Building on lesson 4, we can now handle serial input. The companion function - receive - busy waits on USART Receive Complete, and then returns the Data Register (UCSR0A & (1 << RXC0)). The busy wait is not good for applications that shouldn't block on serial IO, but for now it's good enough.

Reusing your code from lesson 4, write a program to read a character from the serial port and echo the next one back. If you type 'A' it should echo 'B'. One way to do this is lesson5.c.

Lesson 6: Putting it together: printing button presses and controlling LEDs

I haven't written a sample solution to this yet, but at this point you should know everything you need to read a switch or the serial port and use this to control an LED (and print its status to the serial port). When I do finish this example, you can see lesson6.c

Lesson 7: Analog Output

Digital outputs have a hard time generating outputs other than logic low and high - probably +0 and +Vcc in Arduino applications. It's easy enough to set an LED on a digital pin to 0% or 100% brightness, and we know it's possible to make LEDs glow at less than full brightness, but how? The answer is PWM - Pulse Width Modulation.

PWM works by exploiting the fact that we're using rapidly changing signals to manipulate physical objects that can't react as quickly. By sending a series of fast, short pulses we can simulate their average effect. The math is simple: 100ms@100%+900ms@0% has the same average power over 1 second as 1000ms@10%. In other words, a low-pass filter. With that in mind, let's set up the the AVR to do PWM output.

Try writing a program to slowly ramp the brightness of the LED. Or maybe have it fade in and out. lesson7.c is one way to do this. Alas, this solution sucks - it's basically a big nasty busy wait that prevents you from getting any real work done while generating the PWM waveform.

As we learn about hardware PWM, application Note 130 will be your friend. Though it's written for the AT90S8535 and doesn't use gcc, the general principles are still useful. First off, you need a timer to generate pulses. This is created from a counter, a periodic increment and a compare register.

For this example, TCNT0 is the counter, the system clock is the periodic increment (CS = 1), and OCR0A as the compare register. Section 13.3.3 of the ATmega168 datasheet says that PORTD.6 is the output pin for OC0A. First, the control register TCCR0A should be set for Fast PWM mode.
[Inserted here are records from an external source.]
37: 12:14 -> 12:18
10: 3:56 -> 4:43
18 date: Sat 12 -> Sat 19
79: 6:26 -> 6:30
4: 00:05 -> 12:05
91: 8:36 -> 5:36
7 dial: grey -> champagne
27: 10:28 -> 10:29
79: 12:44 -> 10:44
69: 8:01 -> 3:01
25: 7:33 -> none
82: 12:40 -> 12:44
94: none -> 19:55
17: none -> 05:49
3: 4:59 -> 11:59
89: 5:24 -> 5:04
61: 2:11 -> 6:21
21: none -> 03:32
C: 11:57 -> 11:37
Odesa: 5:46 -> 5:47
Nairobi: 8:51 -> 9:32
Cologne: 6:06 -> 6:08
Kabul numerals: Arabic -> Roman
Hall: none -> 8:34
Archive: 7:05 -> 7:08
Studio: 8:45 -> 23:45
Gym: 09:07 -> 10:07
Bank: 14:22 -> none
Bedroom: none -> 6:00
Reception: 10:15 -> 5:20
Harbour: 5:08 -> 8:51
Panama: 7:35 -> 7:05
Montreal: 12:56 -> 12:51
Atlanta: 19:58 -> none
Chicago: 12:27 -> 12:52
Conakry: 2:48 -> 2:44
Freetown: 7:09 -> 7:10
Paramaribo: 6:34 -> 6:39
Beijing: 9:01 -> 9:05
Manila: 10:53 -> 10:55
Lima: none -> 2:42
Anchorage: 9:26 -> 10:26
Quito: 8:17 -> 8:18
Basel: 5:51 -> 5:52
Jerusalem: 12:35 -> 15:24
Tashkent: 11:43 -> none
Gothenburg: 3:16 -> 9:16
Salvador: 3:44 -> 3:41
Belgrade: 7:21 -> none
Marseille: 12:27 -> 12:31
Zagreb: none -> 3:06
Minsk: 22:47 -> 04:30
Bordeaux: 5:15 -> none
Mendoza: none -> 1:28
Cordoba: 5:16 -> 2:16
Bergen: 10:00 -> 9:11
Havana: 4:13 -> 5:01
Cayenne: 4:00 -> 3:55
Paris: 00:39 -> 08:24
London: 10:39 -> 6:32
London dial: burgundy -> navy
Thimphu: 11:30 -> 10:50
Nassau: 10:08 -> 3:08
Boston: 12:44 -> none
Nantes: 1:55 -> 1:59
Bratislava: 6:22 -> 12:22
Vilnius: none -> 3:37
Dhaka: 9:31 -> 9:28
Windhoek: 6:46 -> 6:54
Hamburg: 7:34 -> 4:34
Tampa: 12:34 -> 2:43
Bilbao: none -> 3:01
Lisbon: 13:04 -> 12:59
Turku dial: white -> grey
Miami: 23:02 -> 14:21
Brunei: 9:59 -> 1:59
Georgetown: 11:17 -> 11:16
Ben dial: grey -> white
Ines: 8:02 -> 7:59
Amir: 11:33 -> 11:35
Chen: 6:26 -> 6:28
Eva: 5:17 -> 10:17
Then the compare mode (inverting/non-inverting) is also set in the control register. At this point, it would be good to initialize the timer and comparator values because the timer isn't ticking until the clock source is set (control register TCCR0B). It is now safe to set the output bits on the output port. One way to do hardware PWM is lesson7b.c.

Lesson 8: avr-libc goodies

Now that you've written a few programs, I imagine you're getting tired of typing in certain constructs (and your eyeballs are probably bleeding from the aggregated ugliness). It's time to introduce a few macros to make things simpler:

By handMacro
while ( (UCSR0A & (1 << UDRE0)) ){ ; } loop_until_bit_is_clear(UCSR0A, UDRE0);
while (!(PORTD & 0x4) ){ ; } loop_until_bit_is_set(PORTD, _BV(PD2));
PORTD = 0x4; PORTD = _BV(PD2);
#define BAUD 9600
UBRR0H = (((F_CPU/BAUD/16)-1) >> 8);
UBRR0L = ((F_CPU/BAUD/16)-1);
UCSR0C = (3 << UCSZ00);
UCSR0B = (1 << RXEN0) | (1 << TXEN0);
#define BAUD 9600
#include <util/setbaud.h>
UCSR0C = _BV(UCSZ01) | _BV(UCSZ00);

I'm rather fond of stdio and formatted IO. I've been spoiled by big machines with multiple multi-GHz cpus, a few GB of memory and a few TB of storage. Programming an embedded device makes me realize how wonderful printf("sensor %d value %f\n", n, values[n]) is. Avr-libc has some glue to simulate stdio. Here's an example of how to use this: lesson8.c. The manual warns that printf and scanf are quite resource-intensive. This is not even a little bit of an exaggeration. Have a look at the annotated assembly files and be afraid. Be very afraid. In my example implementation, I also use the program space macros to avoid keeping constant strings in RAM when they could simply be used straight from flash.

Lesson 9: Analog Input

In this example, I will be using a thermistor to provide analog input. Actually setting up the ADC is pretty straightforward; Because I'm using a thermistor as my analog device, I added some "fluff" to help visualize the input, but it's not strictly necessary.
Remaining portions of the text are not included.